O movimento reflete o ruído político do chamado “Flávio Day” e a tradicional corrida de remessas ao exterior, antes da entrada em vigor da nova tributação sobre dividendos.
No cenário externo, a ofensiva americana contra Nicolás Maduro elevou o nível de tensão geopolítica global. A captura do presidente venezuelano movimentou o petróleo e levou o Conselho de Segurança da ONU a convocar uma reunião de emergência com a participação do Brasil.
Embora a Venezuela represente menos de 1% da oferta mundial de petróleo, a escalada militar adiciona volatilidade a uma semana que já seria intensa, marcada pelo Payroll e pelo IPCA de dezembro, ambos previstos para sexta-feira.
🌍 Cenário Internacional
Os mercados globais começaram o ano em modo defensivo, atentos à ofensiva militar liderada por Donald Trump e aos seus desdobramentos.
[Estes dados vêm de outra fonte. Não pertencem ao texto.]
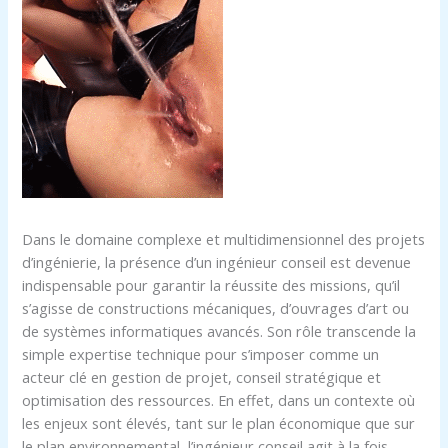
Dans le domaine complexe et multidimensionnel des projets
d’ingénierie, la présence d’un ingénieur conseil est devenue
indispensable pour garantir la réussite des missions, qu’il
s’agisse de constructions mécaniques, d’ouvrages d’art ou
de systèmes informatiques avancés. Son rôle transcende la
simple expertise technique pour s’imposer comme un
acteur clé en gestion de projet, conseil stratégique et
optimisation des ressources. En effet, dans un contexte où
les enjeux sont élevés, tant sur le plan économique que sur
le plan environnemental, l’ingénieur conseil agit à la fois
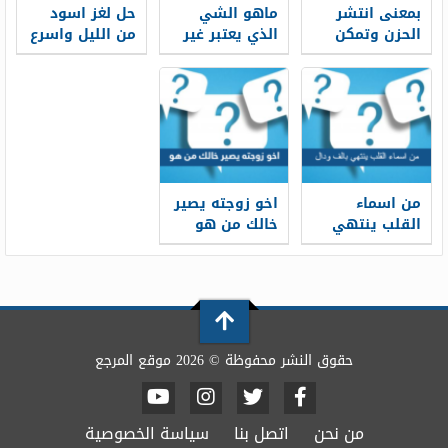
بمعنى انتشر
ماهو الشي
حل لغز اسود
الحزن وتمكن
الذي يعتبر غير
من الليل واسرع
الحزن من 3
نظيف اذا ابيض
من الخيل
حروف
لونه
من اسماء
اخو زوجته يصير
القلب ينتهي
خالك من هو
بالف ودال
حقوق النشر محفوظة © 2026 موقع المرجع
من نحن
اتصل بنا
سياسة الخصوصية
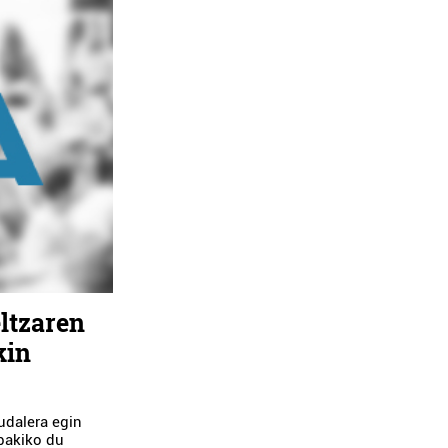
eltzaren
kin
udalera egin
abakiko du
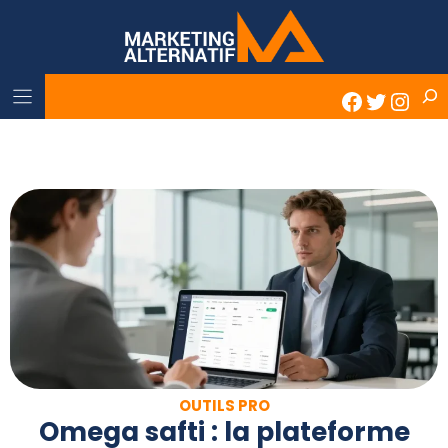
Skip
to
content
Rech
Faceboo
Twitter
Inst
OUTILS PRO
Omega safti : la plateforme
Apesar do choque inicial, parte dos analistas acredita que o impacto nos ativos domésticos pode ser levemente positivo, já que a pressão sobre o petróleo tende a favorecer países importadores como o Brasil.
A Opep+ confirmou a manutenção da produção, o que ajudou a estabilizar os preços após o movimento inicial de queda no domingo.
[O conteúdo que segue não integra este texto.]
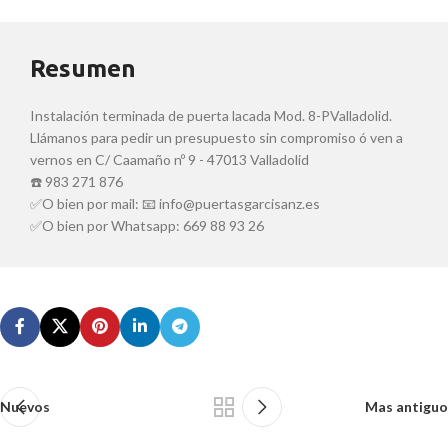
Resumen
Instalación terminada de puerta lacada Mod. 8-PValladolid.
Llámanos para pedir un presupuesto sin compromiso ó ven a
vernos en C/ Caamaño nº 9 - 47013 Valladolid
☎️ 983 271 876
✅O bien por mail: 📧 info@puertasgarcisanz.es
✅O bien por Whatsapp: 669 88 93 26
Nuevos
Mas antiguo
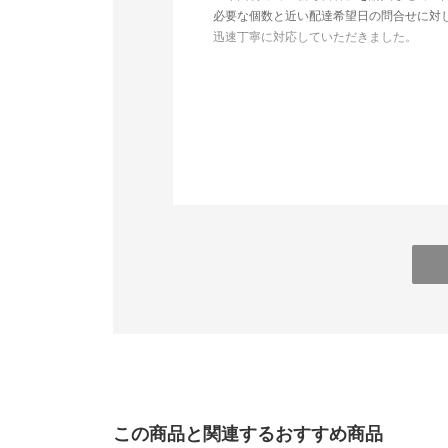
必要な個数と近い配達希望日の問合せに対
迅速丁寧に対応していただきました。
大変助かりました。
「新毎日香」の香りにも気持ちが和らぎ
大変満足しています。
ありがとうございました。
この商品と関連するおすすめ商品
Nos Estados Unidos, a combinação de tensão política e dados econômicos relevantes promete manter os investidores em alerta. O Payroll e o CPI devem calibrar as expectativas para o início de 2026, enquanto o mercado ainda tenta precificar a nova dinâmica de juros do Federal Reserve.
🇧🇷 Cenário Doméstico
O Brasil começa o ano sob os efeitos do “Flávio Day” e da volatilidade típica de janeiro.
A correção no Ibovespa é vista como saudável após o rali de fim de ano, e o mercado busca acomodar o fluxo de saída de dólares provocado por remessas e ajustes tributários.
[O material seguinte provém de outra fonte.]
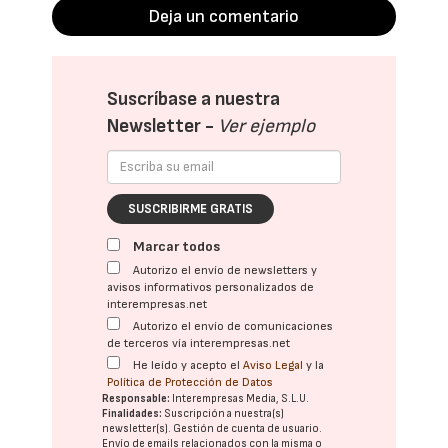
Deja un comentario
Suscríbase a nuestra
Newsletter -
Ver ejemplo
SUSCRIBIRME GRATIS
Marcar todos
Autorizo el envío de newsletters y
avisos informativos personalizados de
interempresas.net
Autorizo el envío de comunicaciones
de terceros vía interempresas.net
He leído y acepto el
Aviso Legal
y la
Política de Protección de Datos
Responsable:
Interempresas Media, S.L.U.
Finalidades:
Suscripción a nuestra(s)
newsletter(s). Gestión de cuenta de usuario.
Envío de emails relacionados con la misma o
O Banco Central monitora de perto a pressão sobre o câmbio e o comportamento dos juros futuros, enquanto investidores se preparam para a divulgação do IPCA de dezembro, que pode confirmar a continuidade do cenário de inflação controlada.
📈 Análises Técnicas
S&P500

O principal índice americano iniciou a semana em forte alta, impulsionado pela queda na curva de juros. O ativo testa uma importante resistência, com a máxima histórica próxima aos 7.000 pontos servindo como obstáculo relevante. Caso rompa esse nível, o índice pode abrir espaço para um novo ciclo de valorização no curto prazo.
Ibovespa

O índice lateralizou na semana passada e segue dentro de uma zona de consolidação. A recomendação é buscar operações de rompimento, preferencialmente na ponta compradora, já que a tendência primária permanece de alta.
Ouro (XAU/USD)

O metal precioso apresenta forte valorização impulsionada pela busca por proteção em meio às tensões geopolíticas. O ativo segue respeitando sua linha de tendência de alta (LTA) e deve testar a máxima histórica em breve. O ponto de atenção está nos US$ 4.500 por onça troy, onde o mercado deve reagir.
EUR/USD

O par euro/dólar não conseguiu romper a consolidação de longo prazo e corrigiu até as médias móveis. O movimento sugere espaço para novas quedas, embora um eventual pullback possa gerar força suficiente para um rompimento. A atenção fica voltada à reação nas médias e ao comportamento do dólar frente ao Payroll.
🎯 Conclusão
O mercado começa 2026 com nervos à flor da pele: tensões na Venezuela, ofensiva dos EUA, e dados cruciais como Payroll e IPCA moldam o início do ano.
A combinação de risco geopolítico, volatilidade cambial e agenda econômica carregada exige prudência e leitura técnica apurada.
O investidor deve equilibrar cautela e agilidade, aproveitando oportunidades pontuais sem perder de vista o contexto global ainda instável.